Radici, il nuovo album di Kento & The Voodoo Brothers è finalmente acquistabile in tutti i negozi di dischi e store digitali. Secondo lavoro solista per il rapper reggino che per questo album ha messo una vera e propria all star band, proponendosi di prendere il meglio dell’espressione lirica sperimentata nell’album precedente e unirla ad un sound che abbandona quasi del tutto i classici campionamenti tipici della musica rap per affidarsi al calore del suono analogico.

Kento The Voodoo Brothers Radici Album Download

La produzione artistica è affidata a David “Shiny D” Assuntino (pianoforte, synth, piano elettrico, organo, voce: Torpedo Sound Machine, Livity Band) e a Federico “JolkiPalki” Camici (basso, ukulele bass: Torpedo Sound Machine, Honeybird & The Birdies). Gli altri musicisti coinvolti nel progetto sono Davide Lipari (chitarra, armonica, voce: One Man 100% Bluez), Cesare Petulicchio (batteria, percussioni: Bud Spencer Blues Explosion) e i Dead Shrimp, trio delta blues composto da Sergio De Felice (voce), Alessio Magliocchetti (chitarra, dobro, slide guitar) e Gianluca Giannasso (batteria, percussioni).
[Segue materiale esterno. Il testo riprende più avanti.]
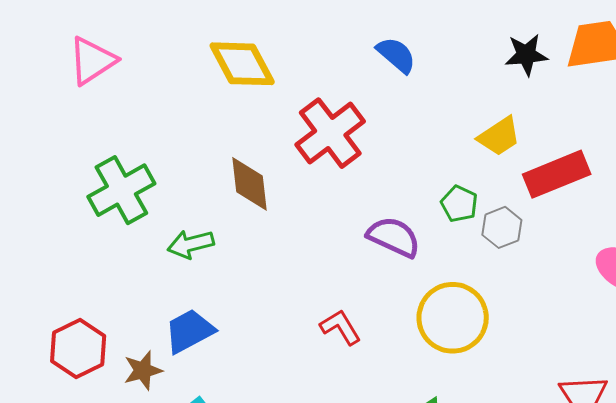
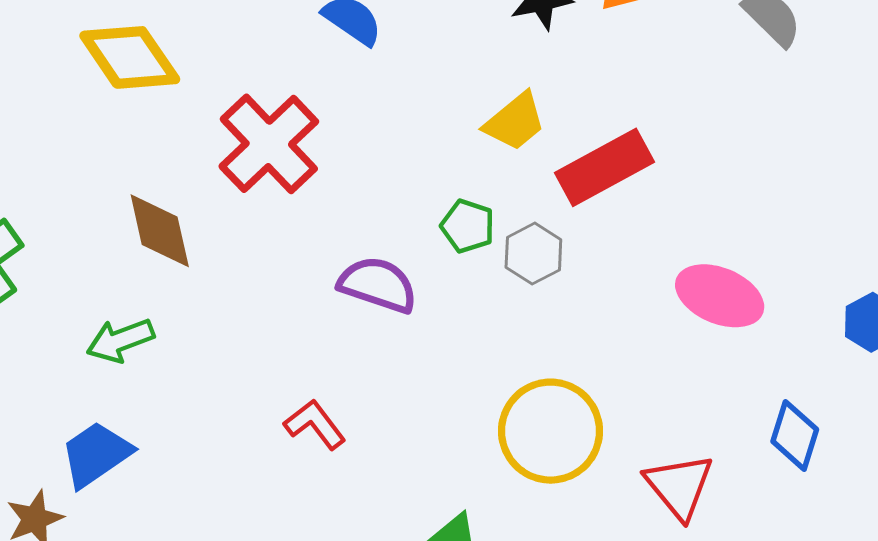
green arrow: (191, 244) -> (120, 340), moved
yellow circle: (453, 318) -> (551, 431), moved

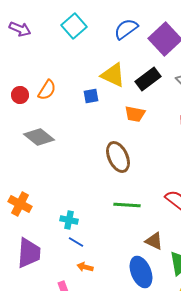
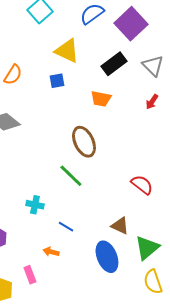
yellow triangle: (113, 75) -> (67, 51), moved
green line: (127, 205) -> (71, 176), moved, turned 40
blue line: (76, 242) -> (66, 227), moved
Dal punto di vista dei testi, la passione per il rap degli Anni ’80 e ’90 incontra quella per il cantautorato italiano e la canzone di protesta degli Anni ’60 e ’70, insieme agli echi d’oltreoceano della spoken word e slam poetry/dub poetry più storica (Gil Scott-Heron, The Last Poets, Mutabaruka, Linton Kwesi Johnson). Il sound, poi, si propone di ridiscendere le radici della black music fino al blues del Delta degli Anni ’20 e 30, partendo dalla “musica del diavolo” di Robert Johnson ma senza dimenticare la lezione di gruppi come The Roots, A Tribe Called Quest, De La Soul, Blackalicious, Jurassic Five e di concept come Guru’s Jazzmatazz e Blakroc, l’album del 2009 che vede i Black Keys accompagnare alcuni tra i rapper più noti della scena di New York.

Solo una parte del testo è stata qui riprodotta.